1. Introducción El cribado prenatal en el embarazo tiene como objetivo identificar a las mujeres con un riesgo aumentado de presentar cromosomopatías y defectos del tubo neural abierto en el feto. Se trata de métodos no invasivos, previos a los diagnósticos que se pueden realizar sólo a través de técnicas invasivas con una tasa de morbilidad no despreciable. A lo largo de los últimos años se han desarrollado diferentes estrategias de cribado, incluyendo parámetros bioquímicos y ecográficos de 1er y de 2º trimestre. La estrategia utilizada en nuestro hospital se denomina cribado integrado, consiste en determinar diferentes marcadores: - En el 1er trimestre: ecográficos (translucencia nucal (TN), gemelaridad), bioquímicos en sangre materna (proteína plasmática A asociada al embarazo (PAPP-A)) y epidemiológicos (edad de la madre, antecedentes, etnia). - En el 2º trimestre: bioquímicos (α fetoproteína (AFP) y gonadotropina coriónica humana total (HCG)). En nuestro caso, esta combinación de marcadores permite determinar el riesgo de que el feto tenga una trisomía 21, con una sensibilidad del 90% fijando una tasa de falsos positivos del 5% (1). Su principal desventaja reside en que el resultado no se conoce hasta el 2º trimestre (semana 15) y la elección de interrupción legal del embarazo se retrasa en el tiempo.

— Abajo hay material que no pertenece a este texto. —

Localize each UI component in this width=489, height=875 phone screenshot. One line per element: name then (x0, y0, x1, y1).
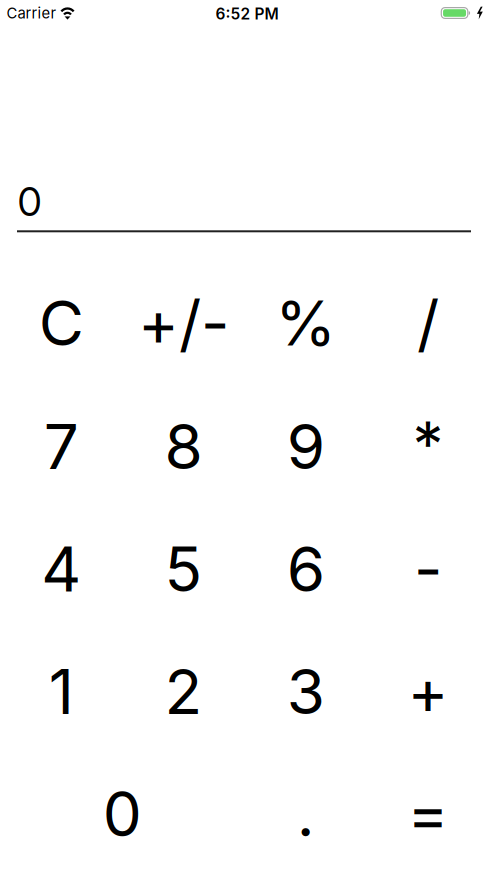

2. Exposición del caso 2.1 Anamnesis y exploración física Se presenta el caso de una mujer embarazada de 31 años (antecedentes obstétricos: gestación 2, parto 1) actualmente en tratamiento con yodocefol y sin antecedentes personales de interés. La paciente fue derivada al laboratorio desde la consulta externa de Obstetricia para realización del screening prenatal. El cribado prenatal reveló unos valores de PAPP-A de 0,51 U/l (Múltiplo de la mediana (MoM) = 1.23), TN de 0,8 mm, AFP de 160,5 ng/ml (MoM = 5,05) y HCG de 1.248.398 mUI/ml (MoM = 32,3). El cálculo del riesgo fue normal: riesgo de trisomía 18 = 1/10000 y riesgo de trisomía 21 = 1/10000 (valor de referencia <1/270). Los mismos resultados se confirmaron en otra analítica posterior. La ecografía exploratoria objetivó un feto único vivo, quistes tecaluteínicos bilaterales, hidramnios moderados y ningún signo de degeneración molar.
290
Laboratorio y enfermedad. CASOS CLÍNICOS
2.2 A la vista de la historia clínica, ¿Qué diagnóstico diferencial plantearía? Niveles anormales de HCG durante el embarazo deben hacer sospechar y orientar el diagnóstico diferencial hacia: - Amenaza de aborto - Embarazo ectópico - Enfermedad trofoblástica gestacional Altos niveles de HCG en sangre materna descartan tanto una amenaza de aborto como un embarazo ectópico. Éste último queda excluido, además, por la observación ecográfica de un embarazo intrauterino. La detección de niveles extraordinariamente altos de HCG deben hacer sospechar de una enfermedad trofoblástica gestacional. Para evaluar correctamente el nivel de HCG, éste debe referirse a los valores de normalidad propios de la edad gestacional, determinada mediante los datos biométricos fetales obtenidos por ecografía. En el momento de la cuantificación de HCG la ecografía determinó una edad gestacional de 15 semanas + 3 días, cuyos valores de referencia correspondientes son 12.000-71.000 mUI/ml (2). Por lo tanto, la paciente presentó niveles claramente elevados: el múltiplo de la mediana fue de 32,3.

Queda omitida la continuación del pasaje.